Suite à son agression dans le métro, Markus fut envoyé en province, installé à Sète — muni de faux papiers au nom de Marc Balma. La position géographique de cette ville était en effet des plus intéressantes : port sur la Méditerranée avec des liaisons régulières vers l’Afrique du Nord — Lybie, Tunisie, Algérie, Maroc — elle facilitait les relations avec des pays frères. De plus, à mi-chemin entre l’Italie, la Catalogne et proche du Pays Basque, elle facilitait la circulation des groupes clandestins comme leurs échanges de services. A l’époque, Marc était dégoûté de tant de choses qu’il croyait être en train de changer de monde.

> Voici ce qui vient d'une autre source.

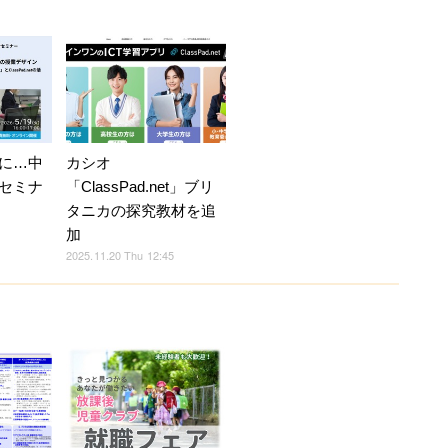
に…中
カシオ
セミナ
「ClassPad.net」ブリ
タニカの探究教材を追
加
2025.11.20 Thu 12:45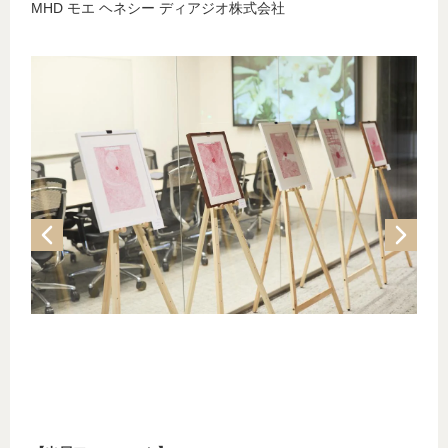
MHD モエ ヘネシー ディアジオ株式会社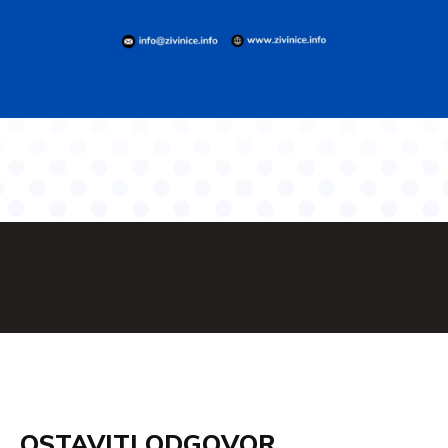
OSTAVITI ODGOVOR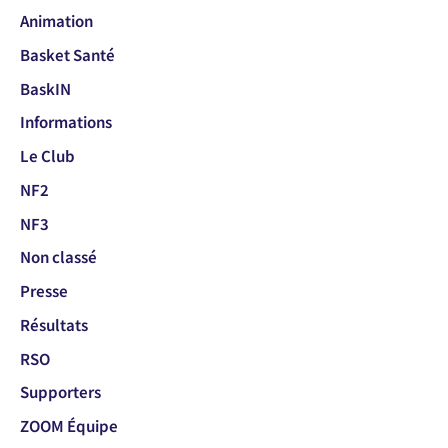
Animation
Basket Santé
BaskIN
Informations
Le Club
NF2
NF3
Non classé
Presse
Résultats
RSO
Supporters
ZOOM Équipe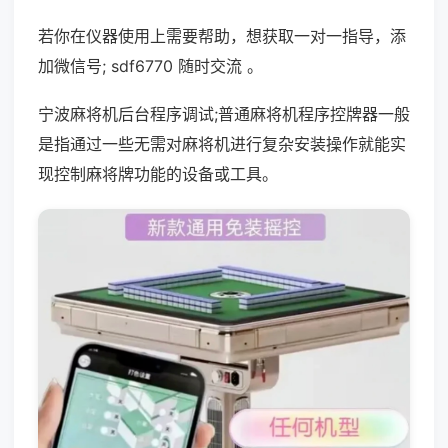
若你在仪器使用上需要帮助，想获取一对一指导，添
加微信号; sdf6770 随时交流 。
宁波麻将机后台程序调试;普通麻将机程序控牌器一般
是指通过一些无需对麻将机进行复杂安装操作就能实
现控制麻将牌功能的设备或工具。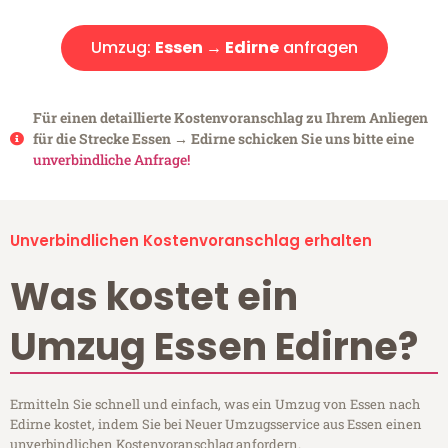
Umzug:
Essen → Edirne
anfragen
Für einen detaillierte Kostenvoranschlag zu Ihrem Anliegen
für die Strecke Essen → Edirne schicken Sie uns bitte eine
unverbindliche Anfrage!
Unverbindlichen Kostenvoranschlag erhalten
Was kostet ein
Umzug Essen Edirne?
Ermitteln Sie schnell und einfach, was ein Umzug von Essen nach
Edirne kostet, indem Sie bei Neuer Umzugsservice aus Essen einen
unverbindlichen Kostenvoranschlag anfordern.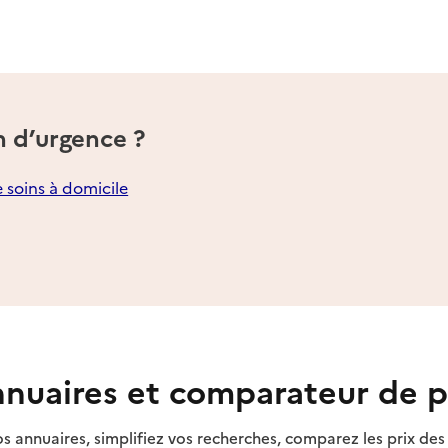
n d’urgence ?
e soins à domicile
nuaires et comparateur de p
s annuaires, simplifiez vos recherches, comparez les prix d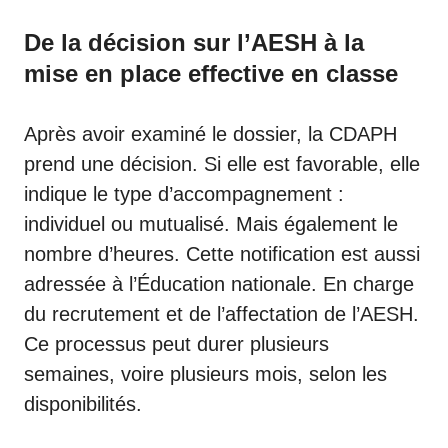
De la décision sur l’AESH à la
mise en place effective en classe
Après avoir examiné le dossier, la CDAPH
prend une décision. Si elle est favorable, elle
indique le type d’accompagnement :
individuel ou mutualisé. Mais également le
nombre d’heures. Cette notification est aussi
adressée à l’
Éducation nationale
. En charge
du recrutement et de l’affectation de l’AESH.
Ce processus peut durer plusieurs
semaines, voire plusieurs mois, selon les
disponibilités.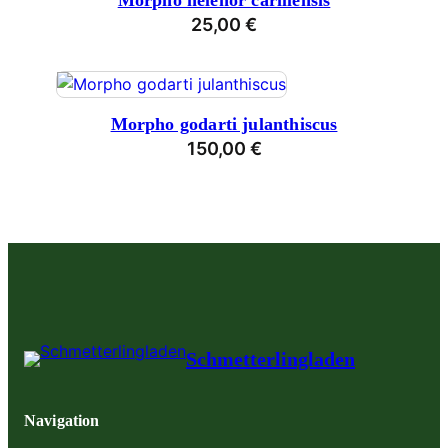
Morpho helenor carillensis
25,00
€
Morpho godarti julanthiscus
150,00
€
Schmetterlingladen
Navigation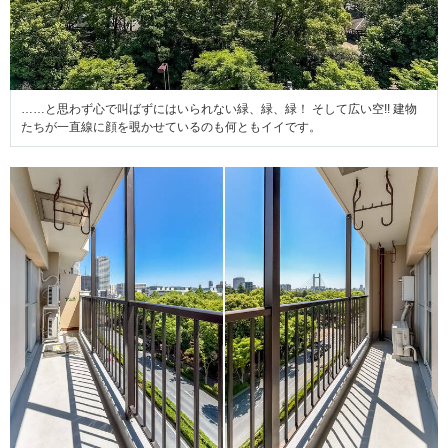
……と思わず心で叫ばずにはいられない緑、緑、緑！ そして広い空!! 建物
たちが一直線に顔を覗かせているのも何ともイイです。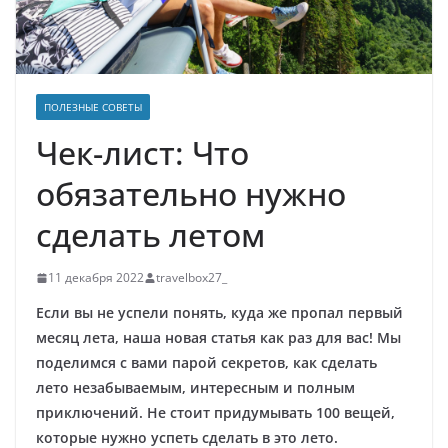
ПОЛЕЗНЫЕ СОВЕТЫ
Чек-лист: Что
обязательно нужно
сделать летом
11 декабря 2022
travelbox27_
Если вы не успели понять, куда же пропал первый
месяц лета, наша новая статья как раз для вас! Мы
поделимся с вами парой секретов, как сделать
лето незабываемым, интересным и полным
приключений. Не стоит придумывать 100 вещей,
которые нужно успеть сделать в это лето.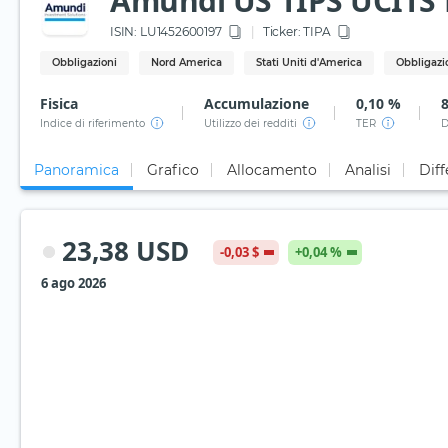
Amundi US TIPS UCITS E
ISIN:
LU1452600197
Ticker:
TIPA
Obbligazioni
Nord America
Stati Uniti d'America
Obbligazio
Fisica
Accumulazione
0,10 %
Indice di riferimento
Utilizzo dei redditi
TER
D
Panoramica
Grafico
Allocamento
Analisi
Diff
23,38 USD
-0,03 $
+0,04 %
6 ago 2026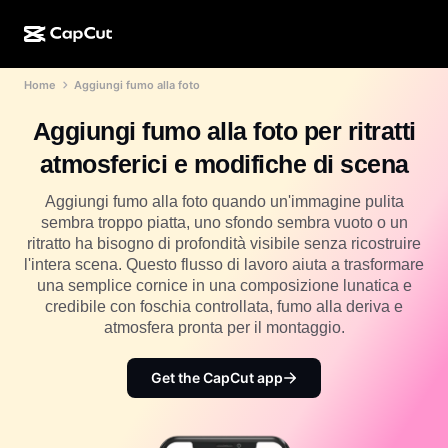
Home
Aggiungi fumo alla foto
Creazione IA
Funzionalità
Informazioni
CapCut Desktop
Modelli per i social media
Aggiungi fumo alla foto per ritratti
Design IA
Strumenti IA
Community
CapCut Online
Modelli per le festività
atmosferici e modifiche di scena
Video Studio
Editor e generatore di video
CapCut Pad
Altro
Aggiungi fumo alla foto quando un'immagine pulita
Iniziative
Generatore di video IA
Editor e generatore di immagini
sembra troppo piatta, uno sfondo sembra vuoto o un
CapCut Mobile
ritratto ha bisogno di profondità visibile senza ricostruire
Affiliati
Generatore di immagini IA
Generatore e editor vocale
l'intera scena. Questo flusso di lavoro aiuta a trasformare
Dreamina IA
Modelli di calendario
una semplice cornice in una composizione lunatica e
Programma pionieri
Ottimizzatore di immagini IA
credibile con foschia controllata, fumo alla deriva e
Altro
Pippit IA
Modelli per gli anniversari
atmosfera pronta per il montaggio.
Programma partner creativi
Dreamina Seedance 2.5
Campus creativo di CapCut
Get the CapCut app
Casi di utilizzo
Nano Banana Pro
Modelli di effetti
Social media
Gemini Omni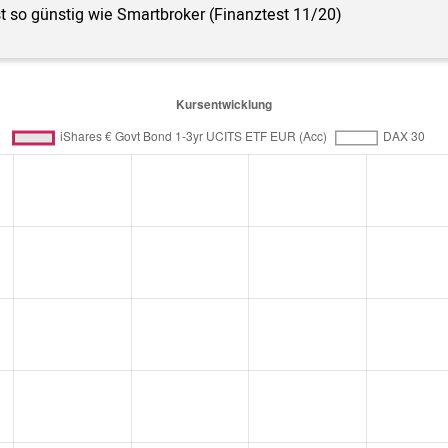
st so günstig wie Smartbroker (Finanztest 11/20)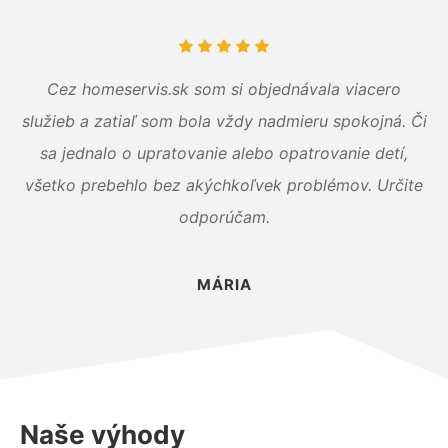
Cez homeservis.sk som si objednávala viacero
služieb a zatiaľ som bola vždy nadmieru spokojná. Či
sa jednalo o upratovanie alebo opatrovanie detí,
všetko prebehlo bez akýchkoľvek problémov. Určite
odporúčam.
MÁRIA
Naše výhody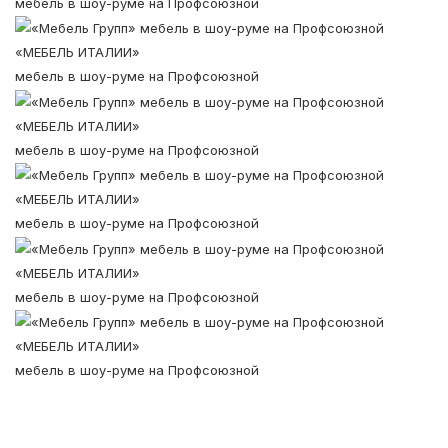
мебель в шоу-руме на Профсоюзной
«МЕБЕЛЬ ИТАЛИИ»
мебель в шоу-руме на Профсоюзной
«МЕБЕЛЬ ИТАЛИИ»
мебель в шоу-руме на Профсоюзной
«МЕБЕЛЬ ИТАЛИИ»
мебель в шоу-руме на Профсоюзной
«МЕБЕЛЬ ИТАЛИИ»
мебель в шоу-руме на Профсоюзной
«МЕБЕЛЬ ИТАЛИИ»
мебель в шоу-руме на Профсоюзной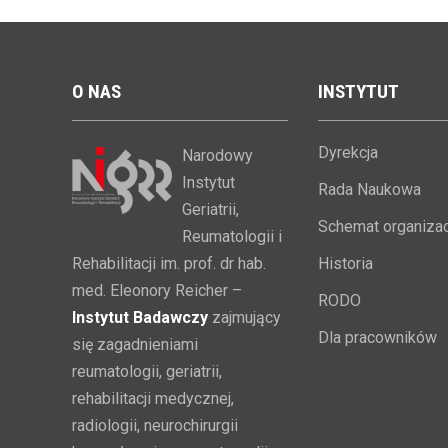
O
NAS
INSTYTUT
Dyrekcja
Narodowy
Instytut
Rada Naukowa
Geriatrii,
Schemat organizac
Reumatologii i
Rehabilitacji im. prof. dr hab.
Historia
med. Eleonory Reicher –
RODO
Instytut Badawczy
zajmujący
Dla pracowników
się zagadnieniami
reumatologii, geriatrii,
rehabilitacji medycznej,
radiologii, neurochirurgii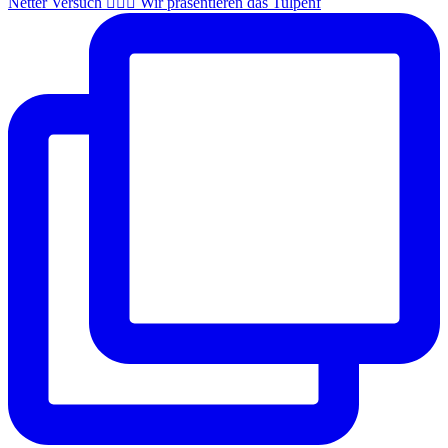
Netter Versuch 🤦🏼‍♂️ Wir präsentieren das Tulpenf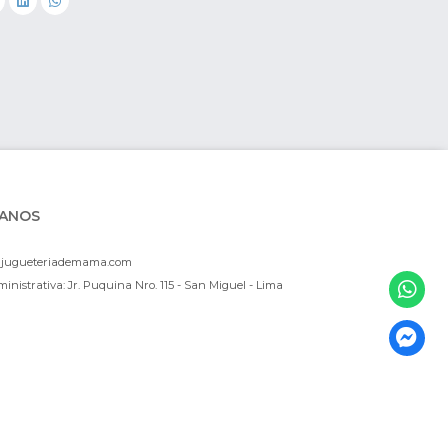
ANOS
ajugueteriademama.com
inistrativa: Jr. Puquina Nro. 115 - San Miguel - Lima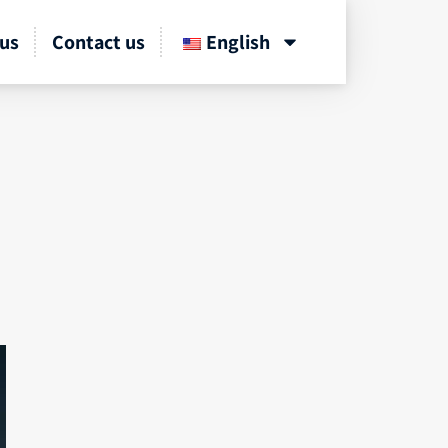
us
Contact us
English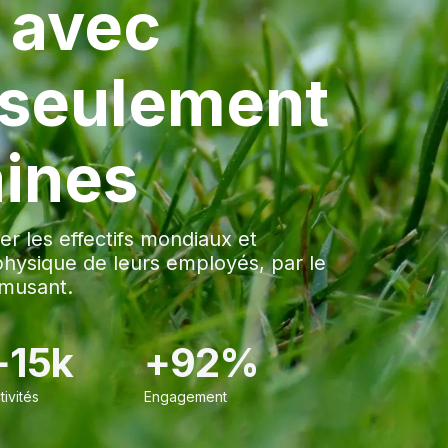
 avec
 seulement
ines
r les effectifs mondiaux et
physique de leurs employés, par le
 amusant.
+15k
+92%
tivités
Engagement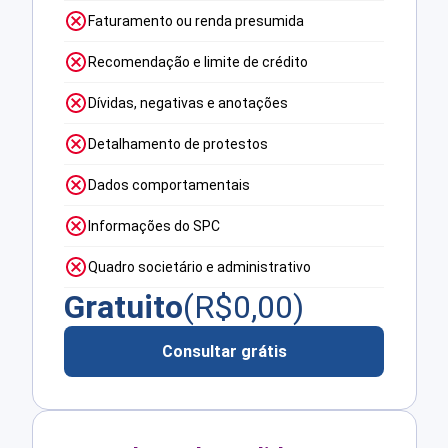
Faturamento ou renda presumida
Recomendação e limite de crédito
Dívidas, negativas e anotações
Detalhamento de protestos
Dados comportamentais
Informações do SPC
Quadro societário e administrativo
Gratuito
(R$
0,00
)
Consultar grátis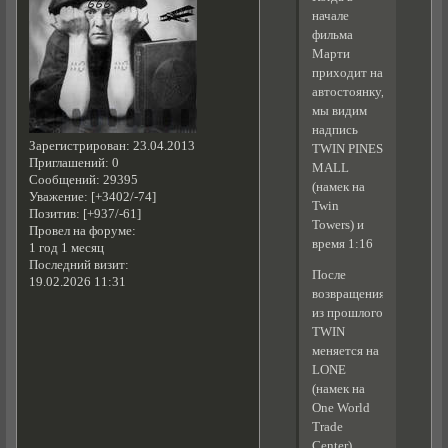
начале
фильма
Марти
приходит на
автостоянку,
мы видим
надпись
Зарегистрирован
: 23.04.2013
TWIN PINES
Приглашений:
0
MALL
Сообщений:
29395
(намек на
Уважение:
[+3402/-74]
Twin
Позитив:
[+937/-61]
Towers) и
Провел на форуме:
время 1:16
1 год 1 месяц
Последний визит:
После
19.02.2026 11:31
возвращения
из прошлого
TWIN
меняется на
LONE
(намек на
One World
Trade
Center).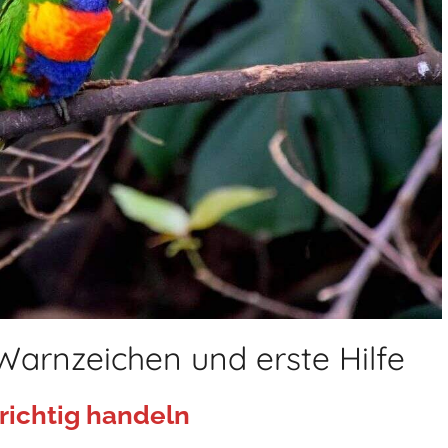
Warnzeichen und erste Hilfe
richtig handeln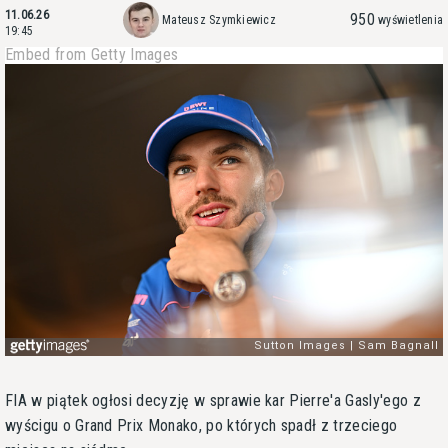
11.06.26
950
Mateusz Szymkiewicz
wyświetlenia
19:45
Embed from Getty Images
FIA w piątek ogłosi decyzję w sprawie kar Pierre'a Gasly'ego z
wyścigu o Grand Prix Monako, po których spadł z trzeciego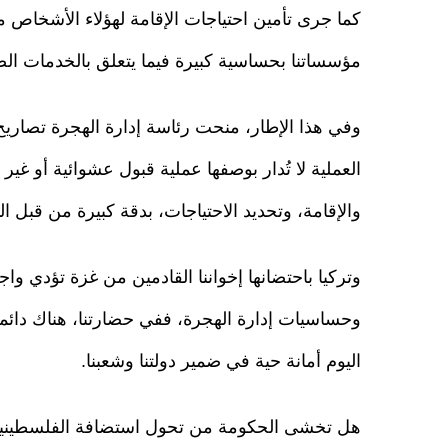
كما جرى تأمين احتياجات الإقامة لهؤلاء الأشخاص 
مؤسساتنا بحساسية كبيرة فيما يتعلق بالخدمات الصح
العملية لا تُدار بوصفها عملية قبول عشوائية أو غير
والإقامة، وتحديد الاحتياجات، بدقة كبيرة من قبل 
وتركيا باحتضانها إخواننا القادمين من غزة تؤدي وا
وحساسيات إدارة الهجرة، ففي حضارتنا، هناك دائما 
اليوم أمانة حية في ضمير دولتنا وشعبنا.
هل تخشى الحكومة من تحول استضافة الفلسطينيين،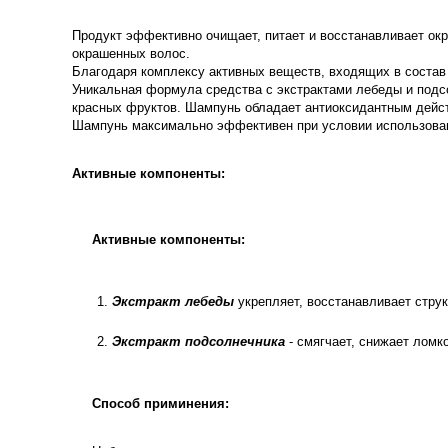
Продукт эффективно очищает, питает и восстанавливает ок
окрашенных волос.
Благодаря комплексу активных веществ, входящих в состав 
Уникальная формула средства с экстрактами лебеды и подсо
красных фруктов. Шампунь обладает антиоксидантным дейст
Шампунь максимально эффективен при условии использова
Активные компоненты:
Активные компоненты:
Экстракт лебеды
укрепляет, восстанавливает струк
Экстракт подсолнечника
- смягчает, снижает ломко
Способ приминения: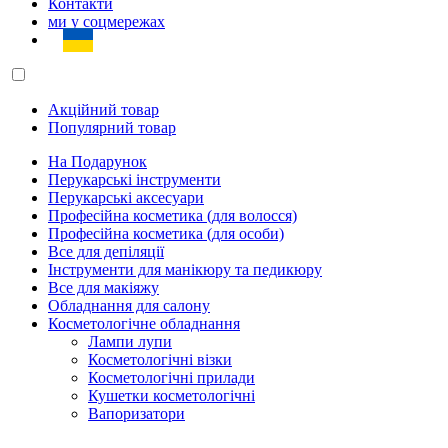
Контакти
ми у соцмережах
Акційний товар
Популярний товар
На Подарунок
Перукарські інструменти
Перукарські аксесуари
Професійна косметика (для волосся)
Професійна косметика (для особи)
Все для депіляції
Інструменти для манікюру та педикюру
Все для макіяжу
Обладнання для салону
Косметологічне обладнання
Лампи лупи
Косметологічні візки
Косметологічні прилади
Кушетки косметологічні
Вапоризатори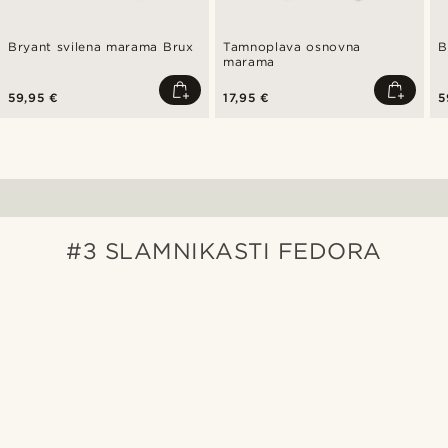
Bryant svilena marama Brux
Tamnoplava osnovna
B
marama
59,95 €
17,95 €
5
#3 SLAMNIKASTI FEDORA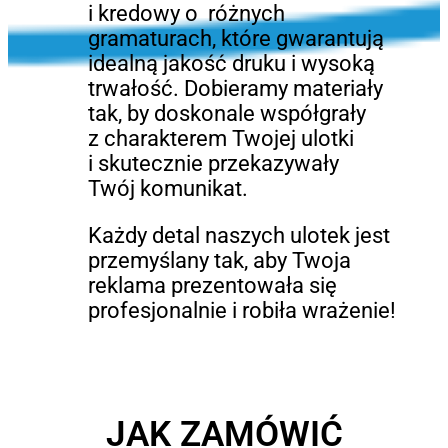
i kredowy o różnych
gramaturach, które gwarantują
idealną jakość druku i wysoką
trwałość. Dobieramy materiały
tak, by doskonale współgrały
z charakterem Twojej ulotki
i skutecznie przekazywały
Twój komunikat.
Każdy detal naszych ulotek jest
przemyślany tak, aby Twoja
reklama prezentowała się
profesjonalnie i robiła wrażenie!
JAK ZAMÓWIĆ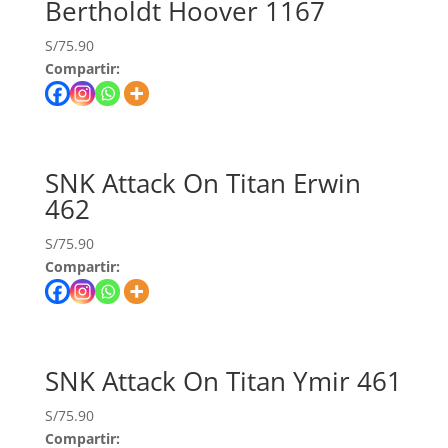
Bertholdt Hoover 1167
S/
75.90
Compartir:
SNK Attack On Titan Erwin
462
S/
75.90
Compartir:
SNK Attack On Titan Ymir 461
S/
75.90
Compartir: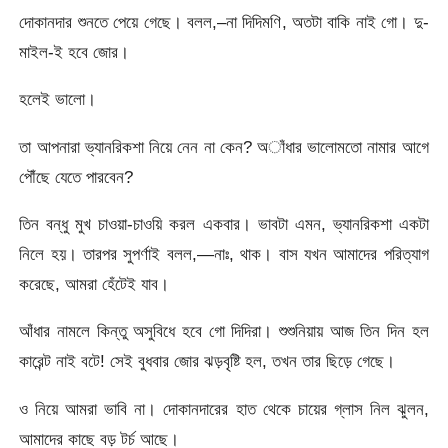
দোকানদার শুনতে পেয়ে গেছে। বলল,–না দিদিমণি, অতটা বাকি নাই গাে। দু-
মাইল-ই হবে জোর।
হলেই ভালাে।
তা আপনারা ভ্যানরিকশা নিয়ে নেন না কেন? অাঁধার ভালােমতাে নামার আগে
পৌঁছে যেতে পারবেন?
তিন বন্ধু মুখ চাওয়া-চাওয়ি করল একবার। ভাবটা এমন, ভ্যানরিকশা একটা
নিলে হয়। তারপর সুপর্ণাই বলল,—নাঃ, থাক। বাস যখন আমাদের পরিত্যাগ
করেছে, আমরা হেঁটেই যাব।
আঁধার নামলে কিন্তু অসুবিধে হবে গাে দিদিরা। শুশুনিয়ায় আজ তিন দিন হল
কারেন্ট নাই বটে! সেই বুধবার জোর ঝড়বৃষ্টি হল, তখন তার ছিড়ে গেছে।
ও নিয়ে আমরা ভাবি না। দোকানদারের হাত থেকে চায়ের গ্লাস নিল ঝুলন,
আমাদের কাছে বড় টর্চ আছে।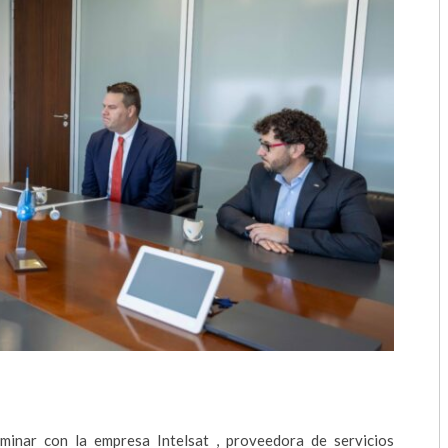
2018
2017
2016
2015
2014
2013
2012
2011
2010
2009
minar con la empresa Intelsat , proveedora de servicios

Il ne rentrait pas dans les formats, jugeait tout d'une façon si différente de celle de la masse des gens que participer à des activités clandestines lui paraissait la seule issue même si — son romantisme révolutionnaire n’allant pas jusque là — il ne croyait pas au grand projet qui règle tout au mot de la fin qui ne peut dépendre que des peuples

Il y vécut deux ans, travaillant pour la municipalité tous les jours de 22 heures à 2 heures (tout en étant payé entièrement au noir), fréquentant des gens étranges comme Hildegarde, chanteuse de cabaret connue dans les années 30 et 40 pour son glamour, ses tenues excentriques et qui, à cette époque, tenait encore un restaurant-prétexte ou Muriel qui, à l'âge de 11 ans, avait eut sa première liaison avec un marin qui en avait alors 45 et dont elle ne savait plus rien d’autre. Son rôle principal étant de servir de relais. Marc s’était en effet installé à Sète avec une camarade italienne — Angelina — il occupait un petit appartement 33 rue Villefranche, elle habitait au 25 Grande rue haute. Rien n’avait été laissé au hasard, ces deux appartements étaient adossés l’un à l’autre, Marc et Angelina avaient donc pu creuser dans le mur mitoyen une ouverture permettant de sortir indifféremment par l’une ou l’autre adresse. Pour cette raison, ce lieu devait servir à de nombreuses réunions de groupes clandestins.